Shortly after he announced Friday that the U.S., along with France and Britain, had launched missiles against Syria, in retaliation for its government’s alleged use of chemical weapons against civilians, President Donald Trump triumphantly tweeted: “Mission accomplished.”

This is a non sequitur.

What was the mission? Regime change? Bashar al-Assad is still very much in power and a barrage of missile strikes won’t change that.

An end to the Syrian civil war? Sadly, it is still going strong. Shortly after the airstrikes, Assad’s forces redoubled their attacks on rebel forces and took control of rebel-held territory.

To punish Assad for the use of chemical weapons? If history is a guide, he’ll do so again.

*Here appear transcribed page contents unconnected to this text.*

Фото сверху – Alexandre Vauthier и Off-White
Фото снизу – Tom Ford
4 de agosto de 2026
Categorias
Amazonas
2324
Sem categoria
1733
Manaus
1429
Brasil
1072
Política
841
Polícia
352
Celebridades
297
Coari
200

Dying by chemicals weapons is certainly horrific, but dying from conventional weapons is terrible as well. Tracking the death toll is Syria is difficult, but reliable estimates put the number of Syrians killed near 400,000 since the civil war began in March 2011. Nearly 20,000 of them were children.

Ending the civil war in Syria will require a long-term diplomatic strategy and commitment, something Trump seems incapable of. Earlier this month, he was saying the United States needed to end its involvement in Syria. The came the airstrikes, which Trump had announced on Twitter days earlier, giving Syrian and Russian forces time to prepare.

This all leads a cynic to believe Friday’s action was meant to distract the American public’s attention away from a week of bad news for Trump. This is a classic “wag the dog” scenario.

The president says he was prompted to act by the suffering of Syrian children. The lives, and deaths, of children in Syria are unthinkably terrible. Yet, U.S. policies are forcing children and adults to stay in the war-ravaged country.

More than 5 million Syrians have left the country, which has been nearly destroyed by more than seven years of fighting. More than 12,000 Syrian refugees were resettled in the U.S. in 2016. So far, this year, 11 Syrian refugees have been allowed into the country.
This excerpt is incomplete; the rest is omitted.